Sex and Gender Disparities in Melanoma

Abstract

Worldwide, the total incidence of cutaneous melanoma is higher in men than in women, with some differences related to ethnicity and age and, above all, sex and gender. Differences exist in respect to the anatomic localization of melanoma, in that it is more frequent on the trunk in men and on the lower limbs in women. A debated issue is if-and to what extent-melanoma development can be attributed to gender-specific behaviors or to biologically intrinsic differences. In the search for factors responsible for the divergences, a pivotal role of sex hormones has been observed, although conflicting results indicate the involvement of other mechanisms.
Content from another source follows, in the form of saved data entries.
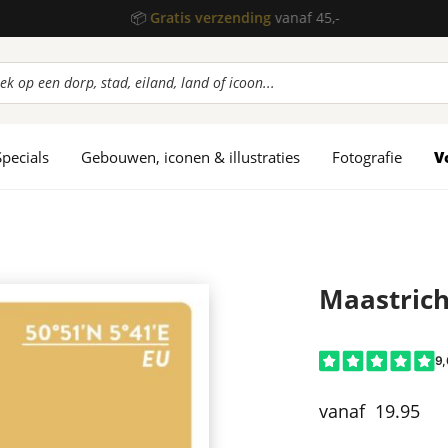
📦
Gratis verzending
vanaf 45,-
ucten
en
Specials
Gebouwen, iconen & illustraties
Fotografie
V
Maastrich
19.95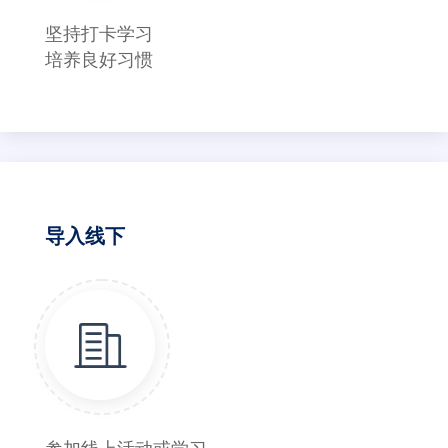
坚持打卡学习
培养良好习惯
导入线下
参加线上活动或学习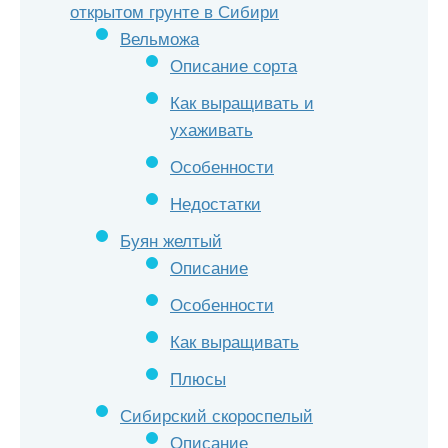
открытом грунте в Сибири
Вельможа
Описание сорта
Как выращивать и
ухаживать
Особенности
Недостатки
Буян желтый
Описание
Особенности
Как выращивать
Плюсы
Сибирский скороспелый
Описание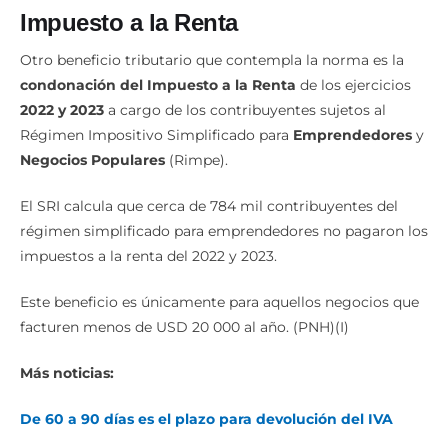
Impuesto a la Renta
Otro beneficio tributario que contempla la norma es la
condonación del Impuesto a la Renta
de los ejercicios
2022 y 2023
a cargo de los contribuyentes sujetos al
Régimen Impositivo Simplificado para
Emprendedores
y
Negocios Populares
(Rimpe).
El SRI calcula que cerca de 784 mil contribuyentes del
régimen simplificado para emprendedores no pagaron los
impuestos a la renta del 2022 y 2023.
Este beneficio es únicamente para aquellos negocios que
facturen menos de USD 20 000 al año. (PNH)(I)
Más noticias:
De 60 a 90 días es el plazo para devolución del IVA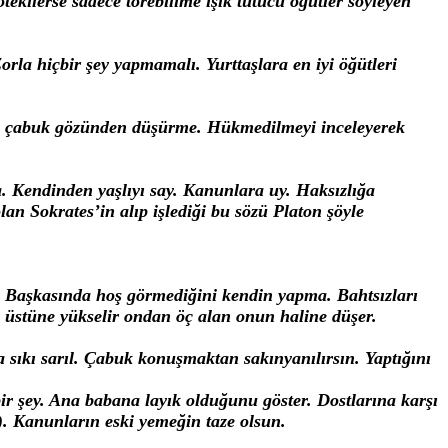
ekilerse sadece törebilime işık tutucu öğütler söyleyen
rla hiçbir şey yapmamalı. Yurttaşlara en iyi öğütleri
 de çabuk gözünden düşürme. Hükmedilmeyi inceleyerek
şa. Kendinden yaşlıyı say. Kanunlara uy. Haksızlığa
an Sokrates’in alıp işlediği bu sözü Platon şöyle
. Başkasında hoş görmediğini kendin yapma. Bahtsızları
 üstüne yükselir ondan öç alan onun haline düşer.
a sıkı sarıl. Çabuk konuşmaktan sakınyanılırsın. Yaptığını
 bir şey. Ana babana layık olduğunu göster. Dostlarına karşı
i). Kanunların eski yemeğin taze olsun.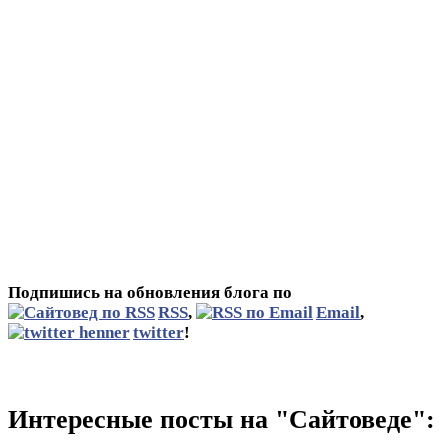
Подпишись на обновления блога по
RSS
,
Email
,
twitter
!
Интересные посты на "Сайтоведе":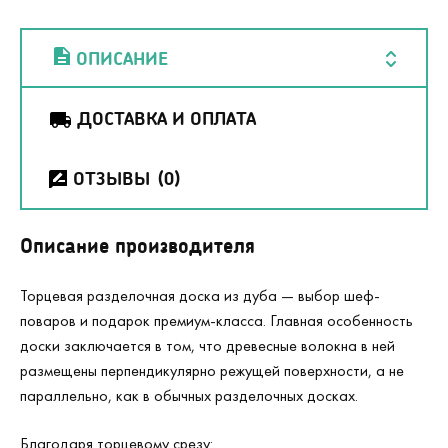
ОПИСАНИЕ
ДОСТАВКА И ОПЛАТА
ОТЗЫВЫ
(0)
Описание производителя
Торцевая разделочная доска из дуба — выбор шеф-
поваров и подарок премиум-класса. Главная особенность
доски заключается в том, что древесные волокна в ней
размещены перпендикулярно режущей поверхности, а не
параллельно, как в обычных разделочных досках.
Благодаря торцевому срезу: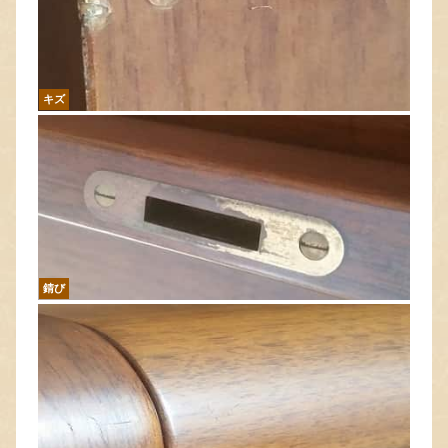
キズ
錆び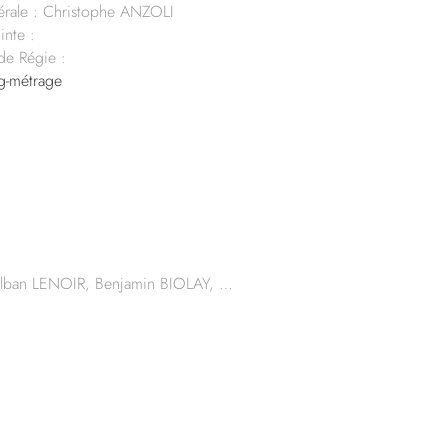
rale : Christophe ANZOLI
inte :
 de Régie :
-métrage
lban LENOIR, Benjamin BIOLAY, …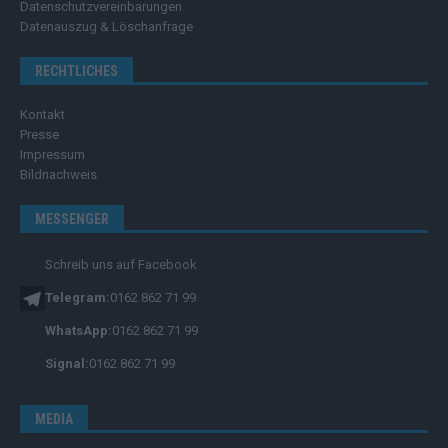
Datenschutzvereinbarungen
Datenauszug & Löschanfrage
RECHTLICHES
Kontakt
Presse
Impressum
Bildnachweis
MESSENGER
Schreib uns auf Facebook
Telegram:
0162 862 71 99
WhatsApp:
0162 862 71 99
Signal:
0162 862 71 99
MEDIA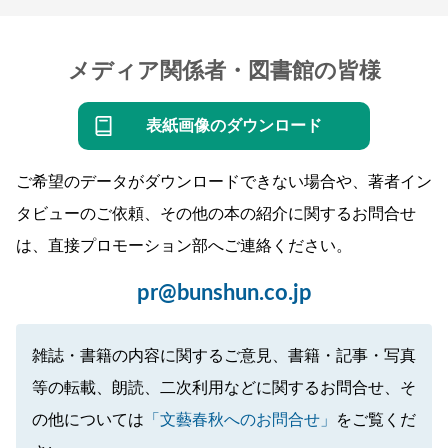
メディア関係者・図書館の皆様
表紙画像のダウンロード
ご希望のデータがダウンロードできない場合や、著者イン
タビューのご依頼、その他の本の紹介に関するお問合せ
は、直接プロモーション部へご連絡ください。
pr@bunshun.co.jp
雑誌・書籍の内容に関するご意見、書籍・記事・写真
等の転載、朗読、二次利用などに関するお問合せ、そ
の他については
「文藝春秋へのお問合せ」
をご覧くだ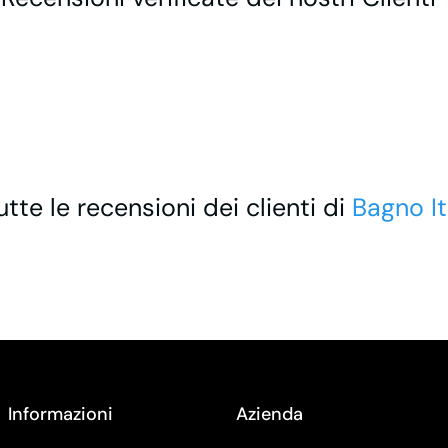
utte le recensioni dei clienti di
Bagno It
Informazioni
Azienda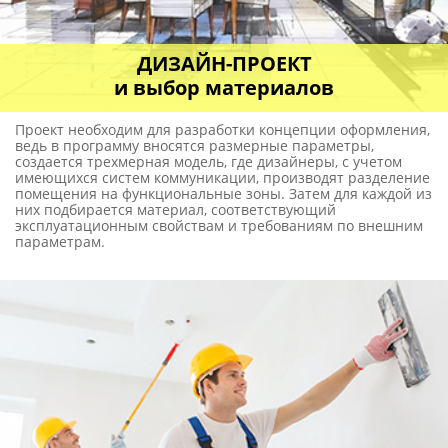
РЕМОНТ в новостройке и
СДАЧА объекта
Ремонт осуществляется по намеченному плану и в строго
отведенные сроки. Порядок проведения работ и даты
сдачи в эксплуатацию объекта прописывается в договоре,
также как и вопросы оплаты. Мы предлагаем рассрочку
платежа до 12 месяцев, для удобства клиента и
предоставления возможности получить услугу «под ключ».
ЗАКАЖИТЕ РАСЧЕТ
сметы у наших специлистов БЕСПЛАТНО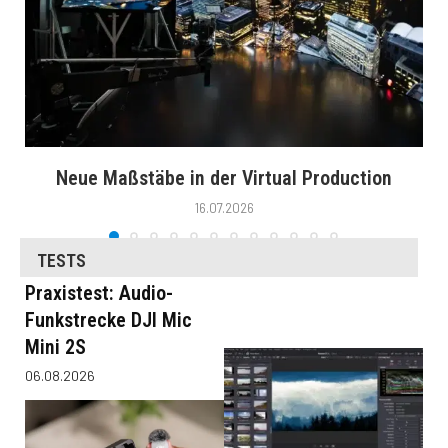
Neue Maßstäbe in der Virtual Production
16.07.2026
TESTS
Praxistest: Audio-
Funkstrecke DJI Mic
Mini 2S
06.08.2026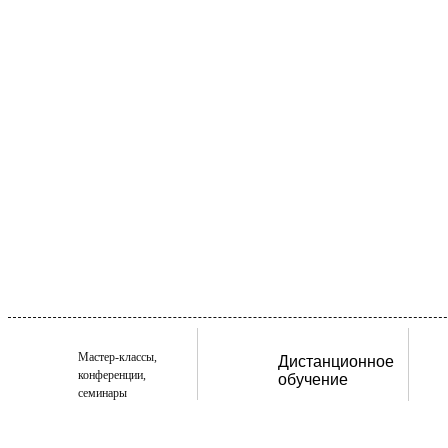
Мастер-классы,
Дистанционное
конференции,
обучение
семинары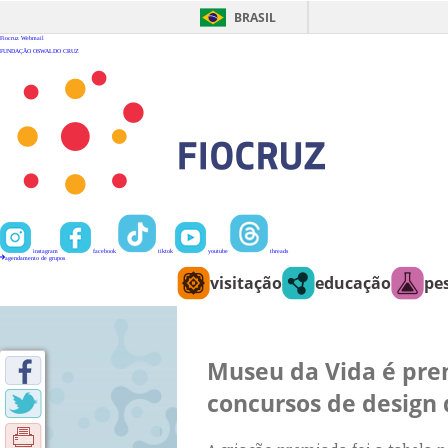
Ir
para
BRASIL
o
conteúdo
Fiocruz
Webmail
FUNDAÇÃO OSWALDO CRUZ
instagram
facebook
tiktok
youtube
threads
agendamento de grupos
visitação
educação
pe
Museu da Vida é pr
concursos de design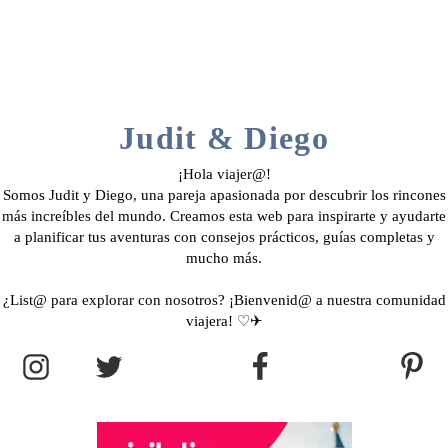
Judit & Diego
¡Hola viajer@!
Somos Judit y Diego, una pareja apasionada por descubrir los rincones
más increíbles del mundo. Creamos esta web para inspirarte y ayudarte
a planificar tus aventuras con consejos prácticos, guías completas y
mucho más.
¿List@ para explorar con nosotros? ¡Bienvenid@ a nuestra comunidad
viajera! ♡✈︎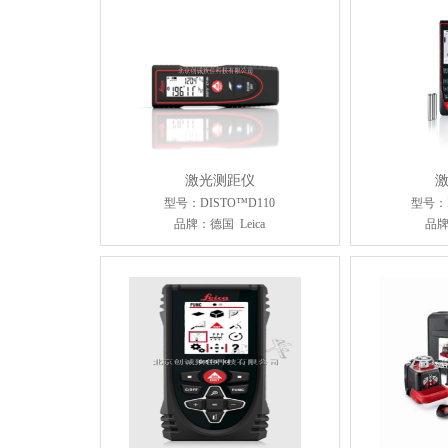
激光测距仪
型号：DISTO™D110
型号：D
品牌：德国 Leica
品牌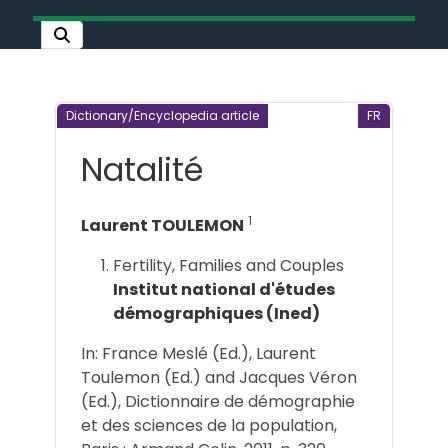
Dictionary/Encyclopedia article
FR
Natalité
1
Laurent TOULEMON
Fertility, Families and Couples
Institut national d'études
démographiques (Ined)
In: France Meslé (Ed.), Laurent
Toulemon (Ed.) and Jacques Véron
(Ed.), Dictionnaire de démographie
et des sciences de la population,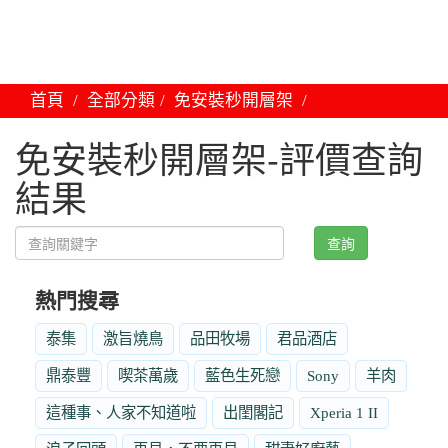
首頁
全部分類
免安裝秒開層架
免安裝秒開層架-評價查詢
結果
查詢
熱門搜尋
泰集
激旨燒鳥
品田牧場
君品酒店
鼎泰豐
喫茶萬歲
藍色生死戀
Sony
羊肉
這種事、人家不知道啦
出閨閣記
Xperia 1 II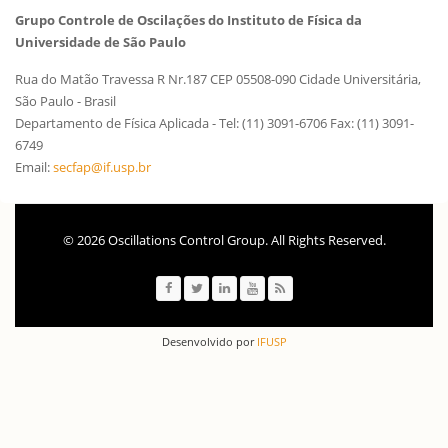
Grupo Controle de Oscilações do Instituto de Física da
Universidade de São Paulo
Rua do Matão Travessa R Nr.187 CEP 05508-090 Cidade Universitária,
São Paulo - Brasil
Departamento de Física Aplicada - Tel: (11) 3091-6706 Fax: (11) 3091-
6749
Email:
secfap@if.usp.br
© 2026 Oscillations Control Group. All Rights Reserved.
Desenvolvido por
IFUSP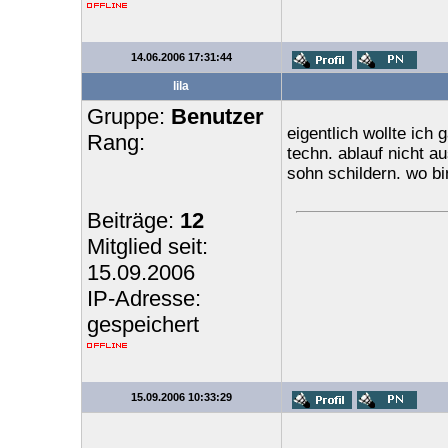
14.06.2006 17:31:44
lila
Gruppe:
Benutzer
eigentlich wollte ich
Rang:
techn. ablauf nicht a
sohn schildern. wo bin
Beiträge:
12
Mitglied seit:
15.09.2006
IP-Adresse:
gespeichert
15.09.2006 10:33:29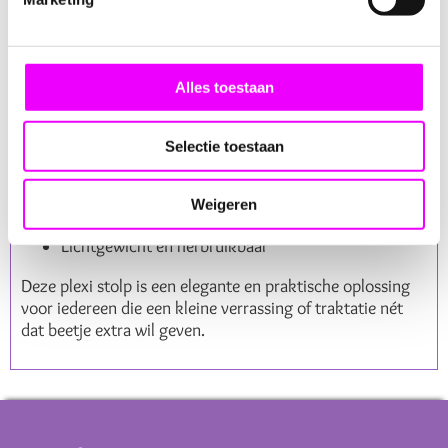
Bedankjes voor bruiloft, babyshower of verjaardag
Kenmerken:
Afmeting:
7×6×6 cm
Alles toestaan
Gemaakt van helder plexiglas
Selectie toestaan
Staat op een stevig voetje
Voorzien van een mooi schulprandje
Weigeren
Lichtgewicht en herbruikbaar
Deze plexi stolp is een elegante en praktische oplossing
voor iedereen die een kleine verrassing of traktatie nét
dat beetje extra wil geven.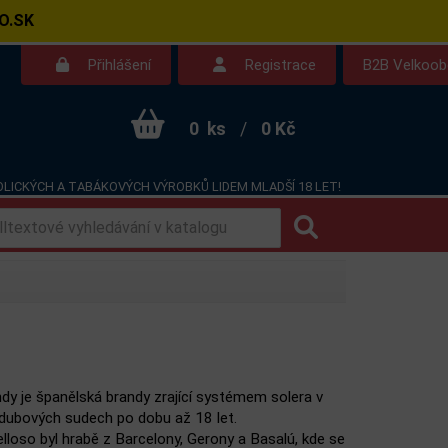
O.SK
Přihlášení
Registrace
B2B Velkoo
0
ks
/
0 Kč
LICKÝCH A TABÁKOVÝCH VÝROBKŮ LIDEM MLADŠÍ 18 LET!
Kontakt
Dotazy
dy je španělská brandy zrající systémem solera v
dubových sudech po dobu až 18 let.
elloso byl hrabě z Barcelony, Gerony a Basalú, kde se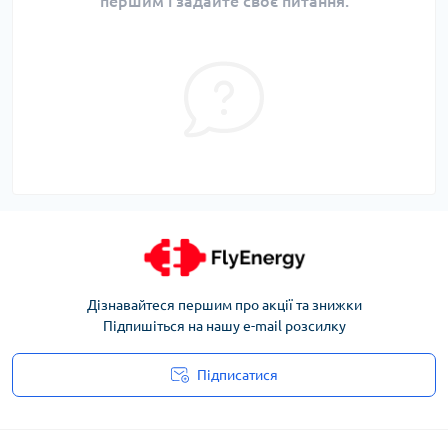
першим і задайте своє питання.
Дізнавайтеся першим про акції та знижки
Підпишіться на нашу e-mail розсилку
Підписатися
Угода користувача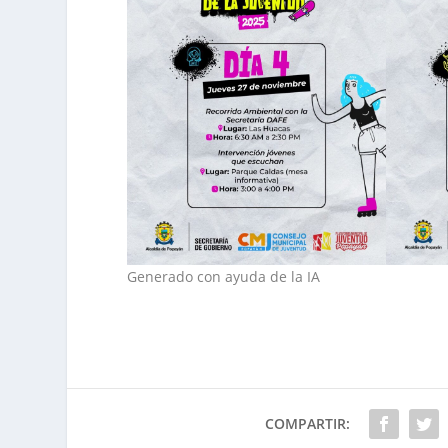
Generado con ayuda de la IA
COMPARTIR: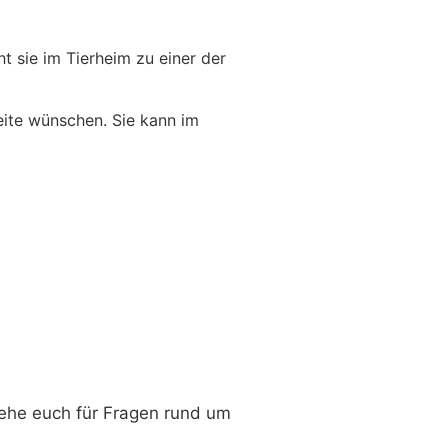
t sie im Tierheim zu einer der
Seite wünschen. Sie kann im
tehe euch für Fragen rund um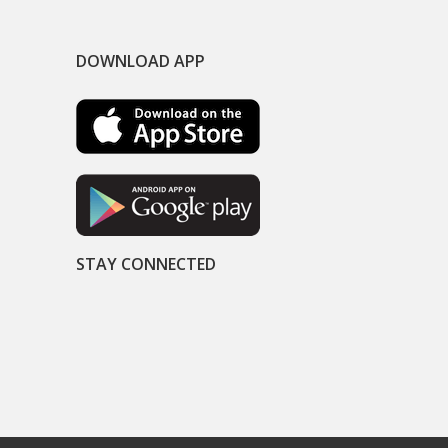
DOWNLOAD APP
STAY CONNECTED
The presence on the X chromosome of numerous miRNAs and coding genes playing immunological roles represents another important factor, whose relevance can be even increased by the incomplete X chromosome random inactivation. Considering the known advantages of the female immune system, a different cancer immune surveillance efficacy was suggested to explain some sex disparities. Indeed, the complexity of this picture emerged when the recently developed immunotherapies unexpectedly showed better improvements in men than in women. Altogether, these data support the necessity of further studies, which consider enrolling a balanced number of men and women in clinical trials to better understand the differences and obtain actual gender-equitable healthcare.

Keywords: immunity; immunotherapy; melanoma; microRNAs; sex-hormones; sex/gender.

Figure 1

Schematic overview of some representative in vivo studies supporting the hormonal involvement in melanoma disease. (Left) Evidences of female hormonal treatments in in vivo mice models. E2 treatment of castrated mice s.c. injected with ER positive melanoma cells reduces tumor growth [47]. 2ME2 treatment of SCID mice, previously intrasplenically injected with melanoma cells, decreases primary tumor growth and liver metastasis number [49]. Treatment of melanoma cells with GPER agonist affects tumor growth in host mice improving response to immunotherapy [54]. Administration of the ERβ agonist LY500307 in female mice, previously i.v. injected with melanoma cells, decreases lung nodules [55]. Oral administration of TAM [56] and EDX [57] exert inhibitory effects on tumor metastatization into the mouse lungs. (Right) AR action is responsible for the increased number of lung metastases through the miR-539-3p/USP13/MITF/AXL axis [58], whereas AR blockade mediates an increase in the immune response [59]. T loss in castrated male mice causes a decrease in the anti-tumor neutrophil function [60]. E2: 17β-estradiol; 2-ME2: 2-methoxyestradiol; TAM: Tamoxifen; EDX: endoxifen; USP13: ubiquitin specific peptidase 13; MITF: microphthalmia-associated transcription factor; AXL: receptor tyrosine kinase AXL; T: testosterone. s.c. subcutaneous, i.v. intravenous.

Figure 2

Key gender-related differences of the immune cell populations involved in melanoma. This representative picture shows the main immune cell populations present with higher frequencies in males (i.e., CD8+, Treg and NK cells [12,123,124,125]) (left) and in female patients (i.e., the immune phenotype enriched in TAA-T cells, CD4+ and DCs cells [80,123,124,126] with higher levels of circulating Interferon I (IFN I) and IFN γ [80,84,85]) (right). NK: natural killer; TAA: tumor-associated antigen; DCs: dendritic cells.

Figure 3

X-linked miRNA mapping and key roles in melanoma development and progression. Schematic depiction of miRNA localization on the human X chromosome: miRNAs with a confirmed role in melanoma pathogenesis are shown. Red writing inside boxes indicate miRNAs, target genes (italics) and their downstream oncogenic effects; green writing indicates those with oncosuppressive functions. PAR1 and 2: pseudoautosomal region 1 and 2; p27^Kip1: cyclin-dependent kinase inhibitor 1B; ETS-1: ETS proto-oncogene 1; SCD5: Stearoyl-CoA Desaturase 5; SWI-SNF: Switch/Sucrose Non-Fermentable; STAT: Signal Transducer and Activator of Transcription; IL-6 and 10: Interleukin 6 and 10; RUNX3: Runt-related transcription factor 3; IKKα: Inhibitory-KB Kinase α; STAT3: Signal Transducer and Activator of Transcription 3; MEF2C: Myocyte Enhancer Factor 2C; C/EBPβ: CCAAT/enhancer-Binding Protein β; E2F1: E2F transcription factor 1; FOXO1: Forkhead Box protein O1; NF1-A: Nuclear Factor 1 A; Wnt-16: Wnt family member 16; AKT1: AKT serine/threonine kinase 1; CDKN1A: Cyclin-Dependent Kinase Inhibitor 1A; Rbp1-like: Retinol Binding Protein 1-like; Hipk3: Homeodomain-Interacting Protein Kinase 3.